Wednesday, February 22, 2012

Pretty Space Pics: A Rocket Arcs Across the Northern Lights

Pretty Space Pics: A Rocket Arcs Across the Northern Lights:
A Two-Stage Rocket Arcs Through the Aurora Borealis Over Alaska Terry E. Zaperach, NASA

Here, a two-stage suborbital rocket rips across the auroras over Alaska. The small rocket was launched by scientists Saturday as part of a NASA-backed study into how auroras can affect signals coming to and from satellites and spacecraft. Scientists hope to better understand the way space weather impacts our electrical systems on Earth and in orbit in order to possibly mitigate those effects as the sun builds toward its solar maximum in 2013.

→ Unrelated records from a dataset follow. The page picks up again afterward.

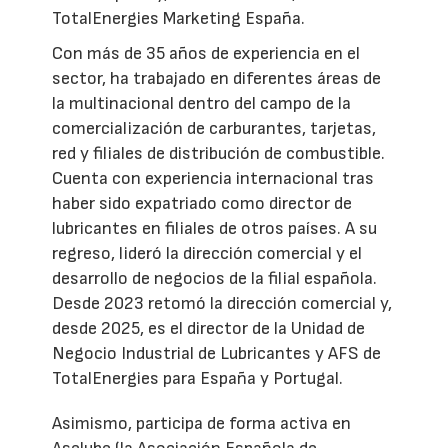
TotalEnergies Marketing España.
Con más de 35 años de experiencia en el
sector, ha trabajado en diferentes áreas de
la multinacional dentro del campo de la
comercialización de carburantes, tarjetas,
red y filiales de distribución de combustible.
Cuenta con experiencia internacional tras
haber sido expatriado como director de
lubricantes en filiales de otros países. A su
regreso, lideró la dirección comercial y el
desarrollo de negocios de la filial española.
Desde 2023 retomó la dirección comercial y,
desde 2025, es el director de la Unidad de
Negocio Industrial de Lubricantes y AFS de
TotalEnergies para España y Portugal.
Asimismo, participa de forma activa en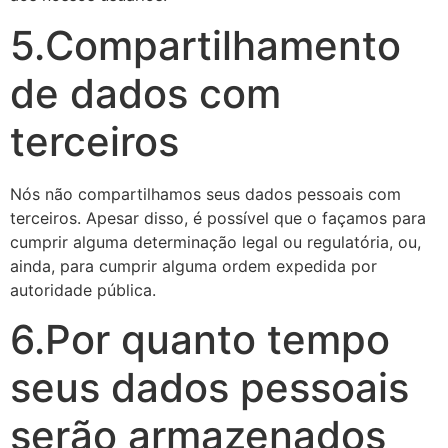
5.Compartilhamento
de dados com
terceiros
Nós não compartilhamos seus dados pessoais com
terceiros. Apesar disso, é possível que o façamos para
cumprir alguma determinação legal ou regulatória, ou,
ainda, para cumprir alguma ordem expedida por
autoridade pública.
6.Por quanto tempo
seus dados pessoais
serão armazenados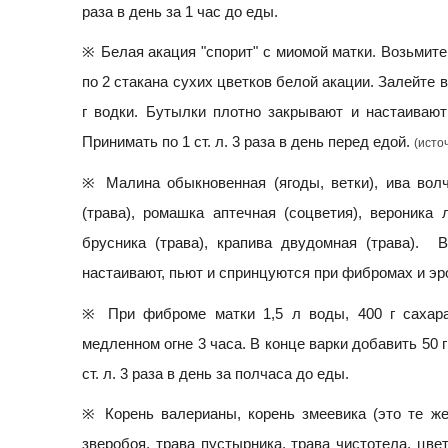
раза в день за 1 час до еды.
※ Белая акация "спорит" с миомой матки. Возьмите
по 2 стакана сухих цветков белой акации. Залейте 
г водки. Бутылки плотно закрывают и настаивают
Принимать по 1 ст. л. 3 раза в день перед едой.
(исто
※ Малина обыкновенная (ягоды, ветки), ива волч
(трава), ромашка аптечная (соцветия), вероника 
брусника (трава), крапива двудомная (трава). 
настаивают, пьют и спринцуются при фибромах и эр
※ При фиброме матки 1,5 л воды, 400 г сахара,
медленном огне 3 часа. В конце варки добавить 50 
ст. л. 3 раза в день за полчаса до еды.
※ Корень валерианы, корень змеевика (это те же
зверобоя, трава пустырника, трава чистотела, цвет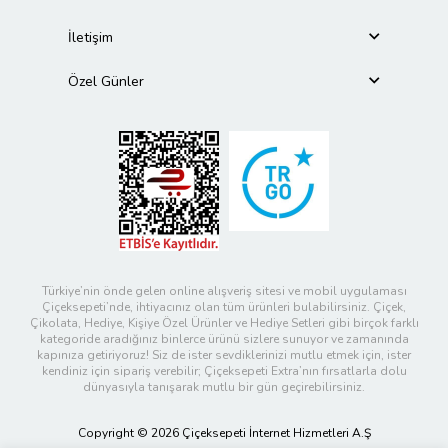
İletişim
Özel Günler
Türkiye’nin önde gelen online alışveriş sitesi ve mobil uygulaması
Çiçeksepeti’nde, ihtiyacınız olan tüm ürünleri bulabilirsiniz. Çiçek,
Çikolata, Hediye, Kişiye Özel Ürünler ve Hediye Setleri gibi birçok farklı
kategoride aradığınız binlerce ürünü sizlere sunuyor ve zamanında
kapınıza getiriyoruz! Siz de ister sevdiklerinizi mutlu etmek için, ister
kendiniz için sipariş verebilir; Çiçeksepeti Extra’nın fırsatlarla dolu
dünyasıyla tanışarak mutlu bir gün geçirebilirsiniz.
Copyright © 2026 Çiçeksepeti İnternet Hizmetleri A.Ş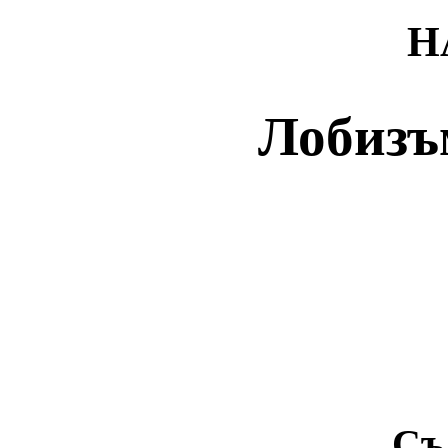
Н
Лобизъ
Съ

The team used a 46-foot sounding rocket (known as a Terrier-Black Brant) to gather data across a 6-mile-thick layer of the Earth's upper atmosphere where incoming charged particles from the sun interact with the Earth's magnetic field and atmosphere. On an average day that incoming solar interference doesn't cause us any problems, but in the case of solar storms and coronal mass ejections, incoming bursts of particles like the ones that cause the northern and southern lights can damage satellites, spacecraft, conventional aircraft, and even electrical grids on the ground.


Christened the Magnetosphere-Ionosphere Coupling in the Alfven resonator (MICA) mission, the launch should help scientists to better understand the auroras and the so-called Alfven waves that cause them. As long as they keep snapping photos like these, we're fans of the research.